Is there a performance impact on volumes which have data assurance enabled? If there is a performance impact, how much is the performance impact.
I am seeing poor performance with RAID6 (8+2) LUNS accessed through fibre channel.
For each E5700 with 210 drives I am seeing close to 6GB/sec reads. Request size is 8MB and application is GPFS.
There can be a slight performance degradation with data assurance turned on, but it should not be severe. Can you give me some more information? Drive type and percent read/write would help.
These are regular SATA 7200 RPM 10TB drives. With 100% sequential reads, all 8MB block size with ~15 - 20 concurrent IOs per LUN, we are seeing about 300MB/sec for a single (8+2) RAID6 lun. We have 21 LUNs, so ~6GB/sec.
How can I identify the bottleneck. The bottleneck is not the HBAs or the servers or the network.
We have a total of 8 32Ge ports and 4 16ge ports and we are using all of them.
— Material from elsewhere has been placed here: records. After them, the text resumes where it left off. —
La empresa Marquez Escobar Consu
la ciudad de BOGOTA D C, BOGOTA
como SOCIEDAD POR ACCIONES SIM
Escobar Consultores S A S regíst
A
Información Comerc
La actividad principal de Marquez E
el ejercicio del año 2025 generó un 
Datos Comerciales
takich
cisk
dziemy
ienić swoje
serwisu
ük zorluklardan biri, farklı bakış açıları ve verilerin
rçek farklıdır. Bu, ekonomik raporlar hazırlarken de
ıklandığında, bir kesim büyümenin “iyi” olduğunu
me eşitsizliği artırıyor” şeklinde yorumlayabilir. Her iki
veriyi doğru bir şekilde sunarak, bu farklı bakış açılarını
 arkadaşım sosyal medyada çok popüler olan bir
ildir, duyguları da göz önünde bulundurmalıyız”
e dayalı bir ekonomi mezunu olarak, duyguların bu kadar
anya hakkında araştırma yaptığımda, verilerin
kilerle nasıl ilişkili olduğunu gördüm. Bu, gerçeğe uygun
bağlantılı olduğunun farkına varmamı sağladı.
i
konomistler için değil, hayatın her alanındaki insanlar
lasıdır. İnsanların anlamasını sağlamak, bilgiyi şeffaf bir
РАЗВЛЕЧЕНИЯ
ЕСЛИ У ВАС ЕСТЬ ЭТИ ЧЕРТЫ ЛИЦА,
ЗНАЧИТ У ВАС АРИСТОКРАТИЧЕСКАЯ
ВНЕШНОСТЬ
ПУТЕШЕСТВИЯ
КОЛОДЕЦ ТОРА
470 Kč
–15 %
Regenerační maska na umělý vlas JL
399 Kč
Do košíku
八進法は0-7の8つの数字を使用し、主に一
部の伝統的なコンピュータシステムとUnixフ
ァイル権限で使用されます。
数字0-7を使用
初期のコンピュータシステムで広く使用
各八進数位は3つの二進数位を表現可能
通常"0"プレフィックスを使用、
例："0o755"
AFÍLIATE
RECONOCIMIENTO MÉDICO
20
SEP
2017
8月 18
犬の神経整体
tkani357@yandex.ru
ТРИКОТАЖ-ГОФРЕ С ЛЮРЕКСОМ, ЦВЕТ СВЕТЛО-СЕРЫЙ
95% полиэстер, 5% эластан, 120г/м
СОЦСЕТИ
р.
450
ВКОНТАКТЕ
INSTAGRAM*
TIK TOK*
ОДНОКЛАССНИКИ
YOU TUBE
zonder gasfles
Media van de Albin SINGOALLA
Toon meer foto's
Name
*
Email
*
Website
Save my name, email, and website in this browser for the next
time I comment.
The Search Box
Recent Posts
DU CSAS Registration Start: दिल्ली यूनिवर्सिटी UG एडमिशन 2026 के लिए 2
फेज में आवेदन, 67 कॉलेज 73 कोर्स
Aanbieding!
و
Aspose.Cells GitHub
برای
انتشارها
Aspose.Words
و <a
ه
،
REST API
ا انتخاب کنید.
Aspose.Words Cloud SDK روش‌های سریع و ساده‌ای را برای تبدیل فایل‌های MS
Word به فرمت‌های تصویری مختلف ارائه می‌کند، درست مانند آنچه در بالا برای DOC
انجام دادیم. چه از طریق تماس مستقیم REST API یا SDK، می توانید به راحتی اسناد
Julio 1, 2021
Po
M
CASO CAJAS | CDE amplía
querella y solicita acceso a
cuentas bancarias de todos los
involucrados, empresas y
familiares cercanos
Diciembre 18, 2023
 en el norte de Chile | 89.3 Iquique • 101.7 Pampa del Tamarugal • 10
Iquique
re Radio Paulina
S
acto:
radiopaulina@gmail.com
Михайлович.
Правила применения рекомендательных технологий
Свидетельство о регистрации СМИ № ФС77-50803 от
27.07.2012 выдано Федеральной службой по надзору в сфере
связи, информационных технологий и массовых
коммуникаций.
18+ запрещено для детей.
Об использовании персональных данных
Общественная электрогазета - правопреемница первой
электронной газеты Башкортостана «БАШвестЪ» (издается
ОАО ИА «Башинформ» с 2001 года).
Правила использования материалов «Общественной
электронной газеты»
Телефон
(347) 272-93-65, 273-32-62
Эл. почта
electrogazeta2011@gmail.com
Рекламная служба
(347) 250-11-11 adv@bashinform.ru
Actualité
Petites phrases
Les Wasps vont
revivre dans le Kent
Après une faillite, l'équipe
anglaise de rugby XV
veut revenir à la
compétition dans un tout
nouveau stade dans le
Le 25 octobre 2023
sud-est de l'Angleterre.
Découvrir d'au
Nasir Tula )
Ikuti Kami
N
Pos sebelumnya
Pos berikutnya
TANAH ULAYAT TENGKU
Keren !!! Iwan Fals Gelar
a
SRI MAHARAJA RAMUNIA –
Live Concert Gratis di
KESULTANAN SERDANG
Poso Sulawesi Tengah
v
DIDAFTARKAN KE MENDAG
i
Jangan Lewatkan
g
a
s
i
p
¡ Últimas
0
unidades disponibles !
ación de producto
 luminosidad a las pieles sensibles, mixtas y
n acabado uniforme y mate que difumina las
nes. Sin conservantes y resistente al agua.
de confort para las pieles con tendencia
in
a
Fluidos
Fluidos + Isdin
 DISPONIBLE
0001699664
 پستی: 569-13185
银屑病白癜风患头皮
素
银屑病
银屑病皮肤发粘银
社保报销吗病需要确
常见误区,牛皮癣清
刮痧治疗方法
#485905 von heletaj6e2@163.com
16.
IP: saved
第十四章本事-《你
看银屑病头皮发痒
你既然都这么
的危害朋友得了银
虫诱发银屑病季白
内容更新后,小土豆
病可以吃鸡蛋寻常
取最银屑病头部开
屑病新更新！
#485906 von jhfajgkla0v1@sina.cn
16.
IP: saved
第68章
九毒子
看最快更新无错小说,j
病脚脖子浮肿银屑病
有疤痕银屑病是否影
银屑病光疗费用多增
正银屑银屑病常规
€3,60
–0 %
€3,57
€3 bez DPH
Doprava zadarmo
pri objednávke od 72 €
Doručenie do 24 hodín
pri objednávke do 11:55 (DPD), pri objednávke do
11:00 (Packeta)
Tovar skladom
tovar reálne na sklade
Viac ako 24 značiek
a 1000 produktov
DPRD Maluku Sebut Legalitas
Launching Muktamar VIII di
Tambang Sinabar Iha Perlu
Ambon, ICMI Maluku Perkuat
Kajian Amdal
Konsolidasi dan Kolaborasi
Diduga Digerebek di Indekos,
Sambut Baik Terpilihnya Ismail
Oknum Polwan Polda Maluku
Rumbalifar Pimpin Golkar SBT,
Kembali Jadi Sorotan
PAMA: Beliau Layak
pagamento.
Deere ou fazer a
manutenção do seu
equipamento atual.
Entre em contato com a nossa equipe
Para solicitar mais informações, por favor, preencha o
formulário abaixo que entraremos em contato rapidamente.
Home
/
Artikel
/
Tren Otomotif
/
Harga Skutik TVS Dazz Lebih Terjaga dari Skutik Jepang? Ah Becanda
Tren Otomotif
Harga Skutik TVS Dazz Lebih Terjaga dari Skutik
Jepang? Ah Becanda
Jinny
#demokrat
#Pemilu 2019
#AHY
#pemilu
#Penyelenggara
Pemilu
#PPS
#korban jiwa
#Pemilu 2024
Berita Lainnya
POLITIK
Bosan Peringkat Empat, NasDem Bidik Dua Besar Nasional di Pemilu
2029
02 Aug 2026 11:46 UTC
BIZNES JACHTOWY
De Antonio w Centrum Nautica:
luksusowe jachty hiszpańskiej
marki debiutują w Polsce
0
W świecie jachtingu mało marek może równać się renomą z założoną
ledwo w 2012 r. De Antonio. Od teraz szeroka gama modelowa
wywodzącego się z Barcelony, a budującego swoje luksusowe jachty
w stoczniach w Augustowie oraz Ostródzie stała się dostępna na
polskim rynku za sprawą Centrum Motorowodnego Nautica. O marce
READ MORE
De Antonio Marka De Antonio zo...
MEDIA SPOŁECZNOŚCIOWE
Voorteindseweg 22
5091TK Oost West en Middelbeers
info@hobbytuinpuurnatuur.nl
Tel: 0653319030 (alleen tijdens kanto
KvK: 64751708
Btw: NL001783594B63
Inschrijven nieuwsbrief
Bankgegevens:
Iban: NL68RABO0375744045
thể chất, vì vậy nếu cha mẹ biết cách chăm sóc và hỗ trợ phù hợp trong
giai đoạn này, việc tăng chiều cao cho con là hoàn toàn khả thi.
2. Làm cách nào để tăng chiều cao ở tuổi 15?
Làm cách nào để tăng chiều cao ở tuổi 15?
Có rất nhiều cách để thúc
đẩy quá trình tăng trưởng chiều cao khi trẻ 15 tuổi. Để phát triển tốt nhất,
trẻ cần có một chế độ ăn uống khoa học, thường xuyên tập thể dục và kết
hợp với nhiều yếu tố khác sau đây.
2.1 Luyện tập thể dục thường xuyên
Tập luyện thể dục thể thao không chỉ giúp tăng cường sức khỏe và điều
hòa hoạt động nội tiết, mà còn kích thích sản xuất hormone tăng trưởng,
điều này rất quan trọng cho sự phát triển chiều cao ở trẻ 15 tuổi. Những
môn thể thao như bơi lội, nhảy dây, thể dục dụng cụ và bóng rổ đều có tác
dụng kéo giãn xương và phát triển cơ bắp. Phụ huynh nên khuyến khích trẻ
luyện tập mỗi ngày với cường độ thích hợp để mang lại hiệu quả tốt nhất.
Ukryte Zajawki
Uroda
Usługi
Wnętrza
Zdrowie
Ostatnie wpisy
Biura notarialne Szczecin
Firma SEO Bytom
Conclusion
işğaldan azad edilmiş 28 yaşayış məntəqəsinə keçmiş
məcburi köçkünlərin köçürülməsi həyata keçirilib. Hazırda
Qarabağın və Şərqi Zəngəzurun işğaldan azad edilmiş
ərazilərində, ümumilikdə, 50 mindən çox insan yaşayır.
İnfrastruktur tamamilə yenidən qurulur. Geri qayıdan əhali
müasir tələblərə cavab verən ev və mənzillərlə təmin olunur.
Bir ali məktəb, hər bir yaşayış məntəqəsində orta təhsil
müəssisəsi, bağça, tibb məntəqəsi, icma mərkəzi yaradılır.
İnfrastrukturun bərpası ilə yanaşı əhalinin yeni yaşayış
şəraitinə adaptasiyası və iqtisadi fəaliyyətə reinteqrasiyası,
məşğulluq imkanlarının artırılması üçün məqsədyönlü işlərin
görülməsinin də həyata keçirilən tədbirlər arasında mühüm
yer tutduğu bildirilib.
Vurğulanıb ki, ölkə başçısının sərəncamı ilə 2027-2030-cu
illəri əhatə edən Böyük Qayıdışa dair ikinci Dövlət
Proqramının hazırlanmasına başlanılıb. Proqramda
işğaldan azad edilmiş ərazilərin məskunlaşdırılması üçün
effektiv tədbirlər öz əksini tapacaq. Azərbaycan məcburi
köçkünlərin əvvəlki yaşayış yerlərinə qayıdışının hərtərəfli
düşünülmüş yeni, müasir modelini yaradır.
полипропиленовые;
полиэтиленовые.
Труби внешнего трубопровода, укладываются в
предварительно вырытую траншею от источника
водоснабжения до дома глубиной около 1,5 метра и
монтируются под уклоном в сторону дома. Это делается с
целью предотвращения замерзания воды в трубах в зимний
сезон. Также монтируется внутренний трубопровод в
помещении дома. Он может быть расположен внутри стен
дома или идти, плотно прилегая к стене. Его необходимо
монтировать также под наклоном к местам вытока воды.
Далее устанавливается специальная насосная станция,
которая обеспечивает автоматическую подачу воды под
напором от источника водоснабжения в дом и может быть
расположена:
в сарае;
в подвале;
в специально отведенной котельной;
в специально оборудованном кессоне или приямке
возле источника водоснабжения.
Three servers connected to the storage, with two of the servers attached at (4 * 32Ge) and the third one attached at (4*16Ge).
Each of the 3 servers is connected at (4 * 25ge) network.
We have a similar setup but with different storage and are seeing 2X performance, which makes me think that the problem is purely with storage amd not with application(GPFS) or linux configuration or host/network connectivity.
Yes, system is in production but we can run short synthetic tests.
What kind of sequential streaming performance can be expect from a E5700 with 212 10TB drives? Note - Block size is fairly large (8MB)
Reading from controller cache, I get pretty good speeds. I was able to get 17GB/sec reading from cache.
This is what I get with production traffic when I run iostat.
Device: rrqm/s wrqm/s r/s w/s rMB/s wMB/s avgrq-sz avgqu-sz await r_await w_await svctm %util
dm-12 132.00 14.00 37.00 42.00 157.91 24.28 4722.94 4.73 60.00 126.70 1.24 12.70 100.30
The RAID6 (8+2) LUN is doing a total of 79 IOPS and the LUN is already saturated (%util ~ 100). Average request size is not that small. I am sure a (8+2) LUN can do more than this.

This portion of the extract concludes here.